How Faster Decision Making Becomes Smarter Decision Making

“Jeff Bezos does not like sitting still.”

So wrote the Economist a couple of days ago after Amazon said it would acquire Whole Foods for $13.7 billion.  The opposite of sitting still, of course, is motion. And for Jeff it’s not just about always moving, it’s moving faster than everyone else.

In his letter to Amazon stockholders a couple of months ago, he wrote what he considers the key ingredients for continued success of the business: Customer obsession. A skeptical view of proxies. The eager adoption of external trends. And high-velocity decision making.  High-velocity decision making. It was that bit that really got my attention. (Not that Mr. Bezos didn’t have it already.)

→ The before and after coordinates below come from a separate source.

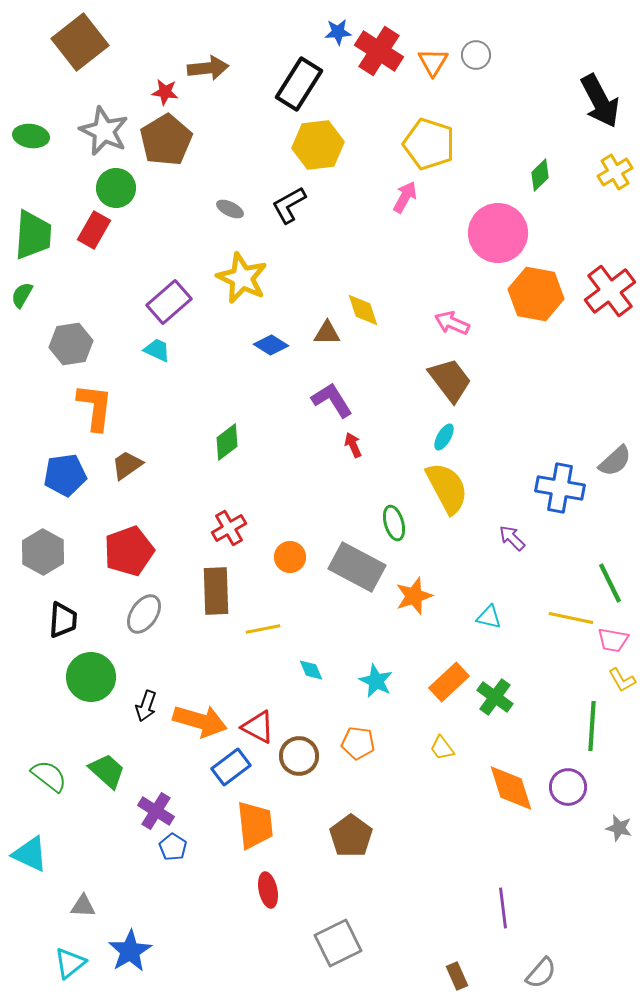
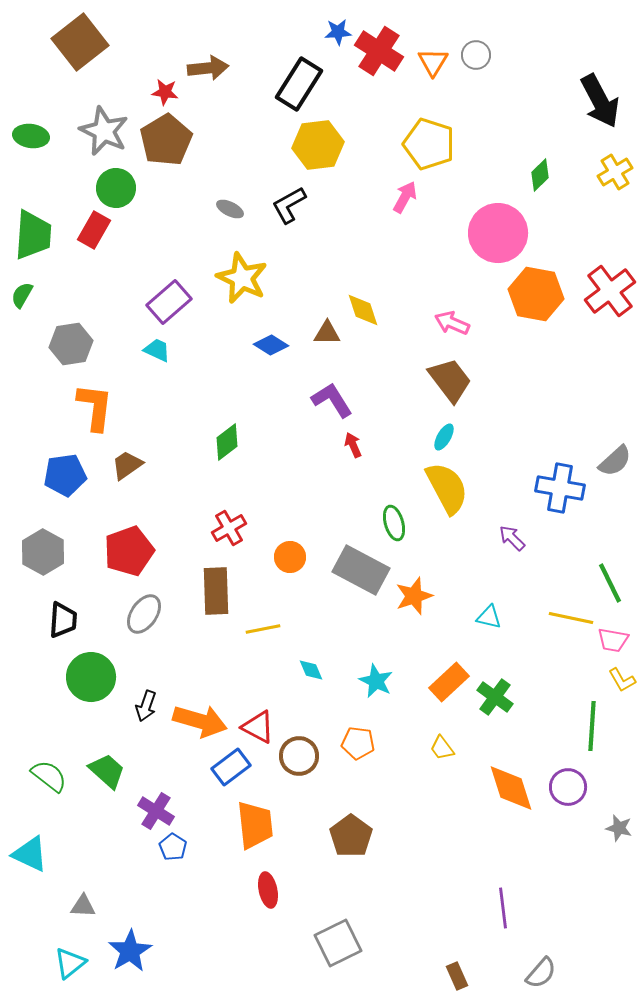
gray rectangle at (357, 567): moved 4 px right, 3 px down
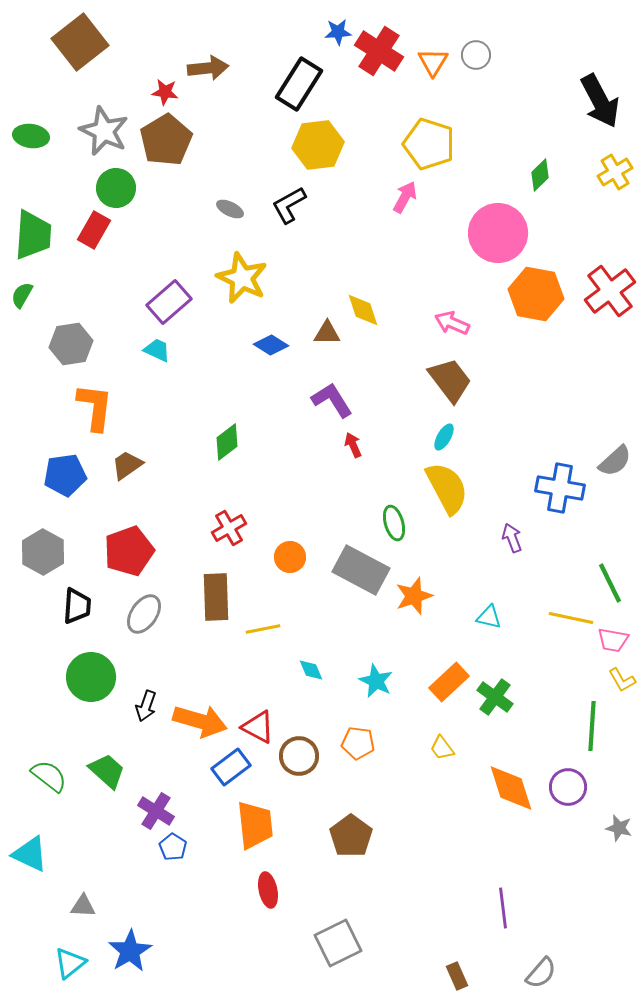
purple arrow at (512, 538): rotated 24 degrees clockwise
brown rectangle at (216, 591): moved 6 px down
black trapezoid at (63, 620): moved 14 px right, 14 px up
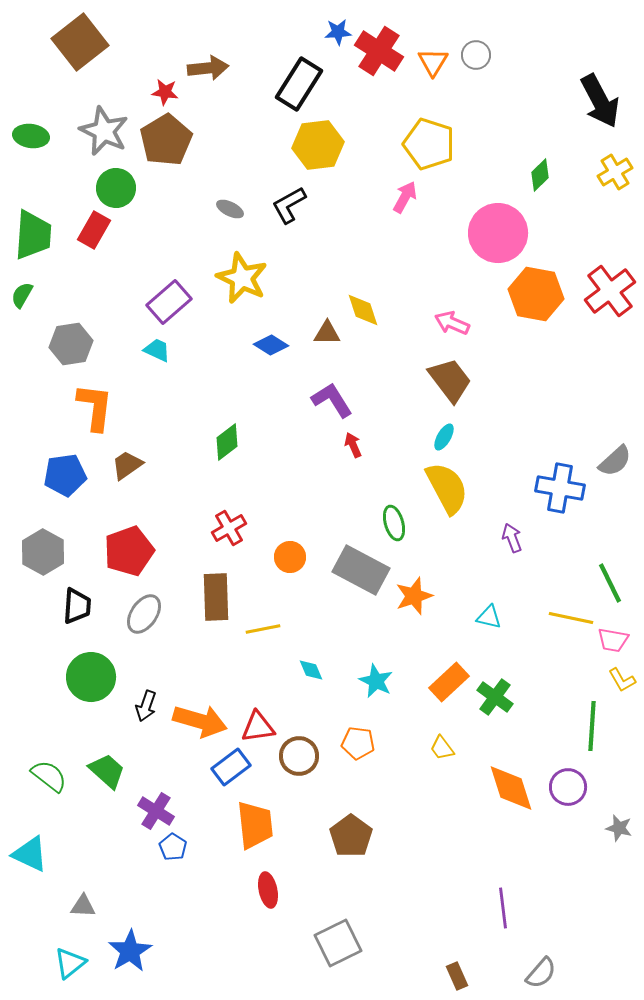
red triangle at (258, 727): rotated 36 degrees counterclockwise
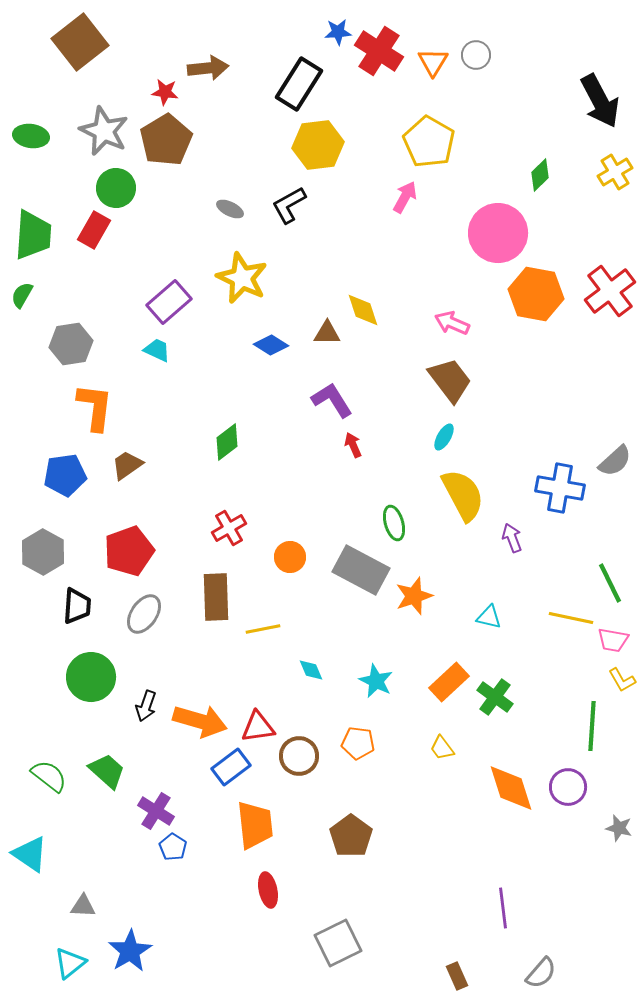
yellow pentagon at (429, 144): moved 2 px up; rotated 12 degrees clockwise
yellow semicircle at (447, 488): moved 16 px right, 7 px down
cyan triangle at (30, 854): rotated 9 degrees clockwise
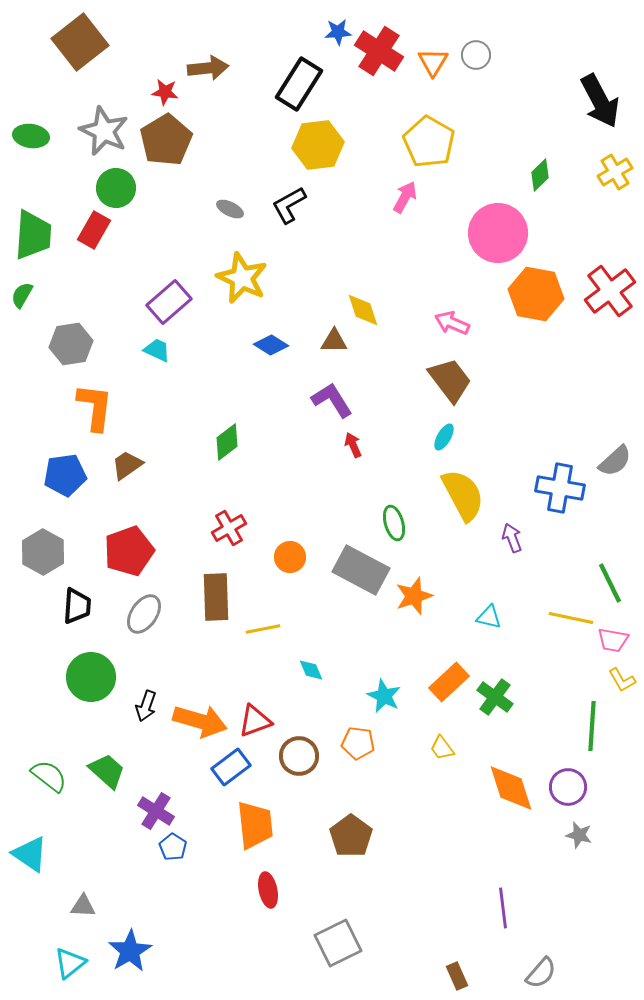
brown triangle at (327, 333): moved 7 px right, 8 px down
cyan star at (376, 681): moved 8 px right, 15 px down
red triangle at (258, 727): moved 3 px left, 6 px up; rotated 12 degrees counterclockwise
gray star at (619, 828): moved 40 px left, 7 px down
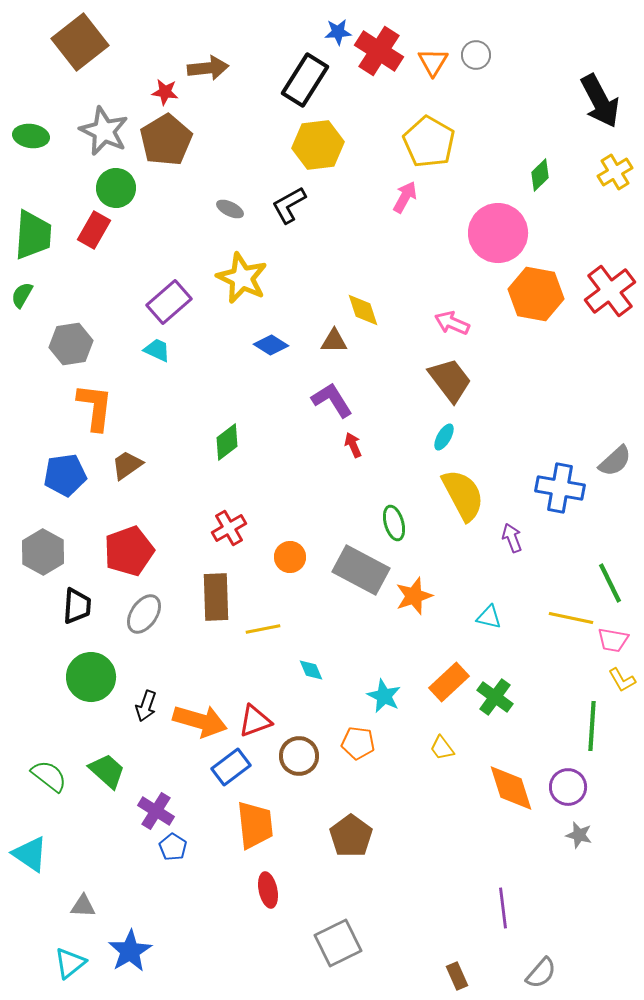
black rectangle at (299, 84): moved 6 px right, 4 px up
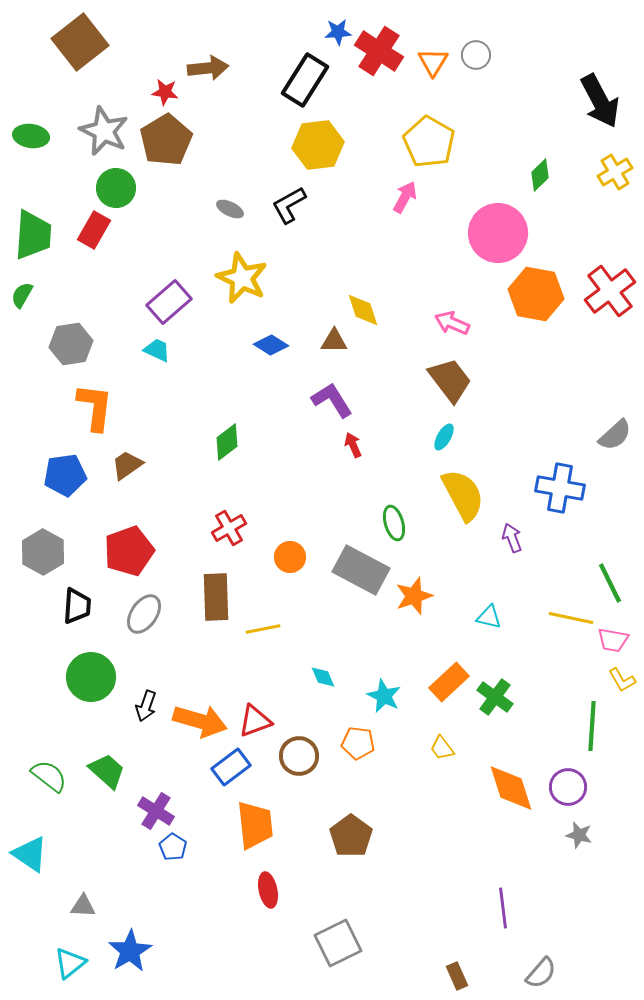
gray semicircle at (615, 461): moved 26 px up
cyan diamond at (311, 670): moved 12 px right, 7 px down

He goes on to write that otherwise, companies will encounter stasis, irrelevance, decline and eventually death. These slower organizations may make high-quality decisions, but they make these decisions slowly—too slowly to ensure their survival. Bezos even says quick decision making is so critical that they don’t always have to be sound. It’s okay to make wrong decisions—as long as you can quickly see the mistake and correct it.

Of course Amazon, one of the ten most valued companies, is also one of the most heavily data driven. So, when Bezos says they have the capacity to quickly spot and recover from mistakes, I believe him. But he also says in order to continue in a state of constant motion, sometimes you have to move with 70% of the information you need instead of waiting for 90%.

The challenge for most organizations is that they don’t even have the 70%. This is one of the core problems organizations are having with their data. For these businesses, the data is there… somewhere. They just don’t know precisely where the data is or what the data is. But this is where automation and self-service are starting to shed new light. Because with automation of certain processes normally handled by high salaried and hard to find data scientists combining with self-service analytics tools that render data accessible to business users with no special background in data mining, data within many organizations is already being:

  • Tagged faster
  • Located and identified faster
  • Governed and secured faster
  • Prepped for self service faster
  • Recognized for value faster
  • Put to use faster

And putting your data—all of your data—to use faster means making decisions faster. If you happen to work at Amazon, then you know this would make Mr. Bezos very happy. But knowing what data you have and where to find it also means wiser decision making, too. And while Mr. Jeff Bezos might be a bit more flexible when it comes to making the right decision the first time, I doubt very much that you’d hear him complain.